The public safety concern brought out the Conservation Officer Service and the RCMP. "They both responded and killed the bear," Gravel said.
"We have a high level of tolerance for black bears in Whistler, but when it becomes a public safety concern we remove the bear."
Gravel said the same bear had similar conflicts in the Function Junction area in the fall of 2011, but at the time she had cubs and they relocated her instead. She made her way back to the area, he added.
At the other end of Whistler, a second black bear was destroyed by the conservation service on Tuesday, Oct. 16 after it charged people carrying groceries, said Conservation Officer Chris Doyle.
The incidents took place along the Valley Trail between Nesters Market and the Village. That bear had been relocated on three previous occasions.
"It was recently approaching people and charging at people and running at people, and it appeared to be targeting people that were carrying groceries. Then, of course, people would run or drop the groceries and the bear would get a food reward. That behaviour was repeating itself," Doyle said.

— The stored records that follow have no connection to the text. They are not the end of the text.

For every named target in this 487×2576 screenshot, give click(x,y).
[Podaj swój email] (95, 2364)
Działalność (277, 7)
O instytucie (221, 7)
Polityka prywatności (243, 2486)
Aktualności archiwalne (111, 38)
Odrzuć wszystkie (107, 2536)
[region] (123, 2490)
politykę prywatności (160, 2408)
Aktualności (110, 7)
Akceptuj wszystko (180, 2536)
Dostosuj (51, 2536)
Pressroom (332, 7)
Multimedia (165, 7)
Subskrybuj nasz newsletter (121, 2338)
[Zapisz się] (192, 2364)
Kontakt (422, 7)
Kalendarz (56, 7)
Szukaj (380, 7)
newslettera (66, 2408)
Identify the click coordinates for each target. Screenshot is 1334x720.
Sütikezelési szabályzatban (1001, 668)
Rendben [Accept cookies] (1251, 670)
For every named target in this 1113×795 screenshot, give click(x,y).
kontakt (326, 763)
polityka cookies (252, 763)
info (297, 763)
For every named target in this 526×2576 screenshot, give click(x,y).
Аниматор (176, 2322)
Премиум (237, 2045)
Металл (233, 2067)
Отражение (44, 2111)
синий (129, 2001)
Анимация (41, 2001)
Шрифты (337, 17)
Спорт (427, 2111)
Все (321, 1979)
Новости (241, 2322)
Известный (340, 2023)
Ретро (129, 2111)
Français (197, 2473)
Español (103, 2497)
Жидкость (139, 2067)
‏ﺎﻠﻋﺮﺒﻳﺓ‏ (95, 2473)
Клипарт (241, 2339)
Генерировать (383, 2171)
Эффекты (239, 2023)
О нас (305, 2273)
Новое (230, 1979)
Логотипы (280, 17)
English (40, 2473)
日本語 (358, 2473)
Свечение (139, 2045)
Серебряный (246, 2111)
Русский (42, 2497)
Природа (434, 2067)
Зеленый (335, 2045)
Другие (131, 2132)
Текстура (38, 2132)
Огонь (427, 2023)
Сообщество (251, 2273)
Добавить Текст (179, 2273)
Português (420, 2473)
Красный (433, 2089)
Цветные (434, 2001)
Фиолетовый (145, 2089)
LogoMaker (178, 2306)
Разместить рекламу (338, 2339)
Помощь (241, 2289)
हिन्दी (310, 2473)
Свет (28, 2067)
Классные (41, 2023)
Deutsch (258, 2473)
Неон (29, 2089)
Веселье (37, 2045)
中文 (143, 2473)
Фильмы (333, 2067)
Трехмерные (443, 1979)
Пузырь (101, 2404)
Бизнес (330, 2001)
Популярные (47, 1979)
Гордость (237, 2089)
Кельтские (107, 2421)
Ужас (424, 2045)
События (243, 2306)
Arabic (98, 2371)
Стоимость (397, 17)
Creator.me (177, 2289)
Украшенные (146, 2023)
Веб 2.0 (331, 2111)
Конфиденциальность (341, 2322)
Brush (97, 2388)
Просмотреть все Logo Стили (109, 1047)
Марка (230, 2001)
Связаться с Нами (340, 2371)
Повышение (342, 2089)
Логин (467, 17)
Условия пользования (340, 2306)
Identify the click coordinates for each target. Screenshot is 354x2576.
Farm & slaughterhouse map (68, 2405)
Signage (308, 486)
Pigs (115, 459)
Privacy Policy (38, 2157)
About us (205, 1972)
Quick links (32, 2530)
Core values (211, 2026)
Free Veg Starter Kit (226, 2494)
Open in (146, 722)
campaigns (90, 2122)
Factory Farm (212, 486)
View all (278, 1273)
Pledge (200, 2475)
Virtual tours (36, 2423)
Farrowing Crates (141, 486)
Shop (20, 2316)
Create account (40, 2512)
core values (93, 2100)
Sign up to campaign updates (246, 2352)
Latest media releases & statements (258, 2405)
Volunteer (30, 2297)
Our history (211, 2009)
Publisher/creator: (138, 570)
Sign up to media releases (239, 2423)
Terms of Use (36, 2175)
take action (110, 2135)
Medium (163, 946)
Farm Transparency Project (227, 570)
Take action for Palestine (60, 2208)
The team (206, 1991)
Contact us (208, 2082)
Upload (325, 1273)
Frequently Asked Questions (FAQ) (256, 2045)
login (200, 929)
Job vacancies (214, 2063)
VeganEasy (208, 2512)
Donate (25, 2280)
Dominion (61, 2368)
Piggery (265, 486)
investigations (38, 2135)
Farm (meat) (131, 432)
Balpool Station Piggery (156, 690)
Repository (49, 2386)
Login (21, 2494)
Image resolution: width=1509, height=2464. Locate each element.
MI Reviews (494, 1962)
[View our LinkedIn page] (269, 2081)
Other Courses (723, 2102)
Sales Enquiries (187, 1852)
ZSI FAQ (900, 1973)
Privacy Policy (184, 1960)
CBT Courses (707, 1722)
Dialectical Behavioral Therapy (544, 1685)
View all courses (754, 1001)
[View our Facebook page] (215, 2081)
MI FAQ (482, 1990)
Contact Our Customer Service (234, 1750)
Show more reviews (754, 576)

Bears are smart enough to understand that where they find people, they'll find food, Doyle said.
Said Gravel: "Bears are willing to take more risk at this time of year, so it's even more important for the public to secure every source of food."
He added that people should not leave food in their vehicles. Bears can smell food even if the windows are rolled up, and once they know how to break windows they will do it whether they smell food or not.
"When they learn the trick of how to break in, they will do it again and again," he said. "They have been lucky in cars before so they will investigate the car, even if there's no food. Bears are very strong and it's easy for them."
This brings to a total of four bears killed this year in Whistler, which is a low number compared to recent years.
Black bears try to consume up to 20,000 calories a day this time of year in preparation for winter hibernation. Areas with human habitation become a great place to search for food.
Whistler bear researcher Michael Allen said ursine food availability in the alpine areas was better in 2012 than in the previous two years, though it wasn't optimal.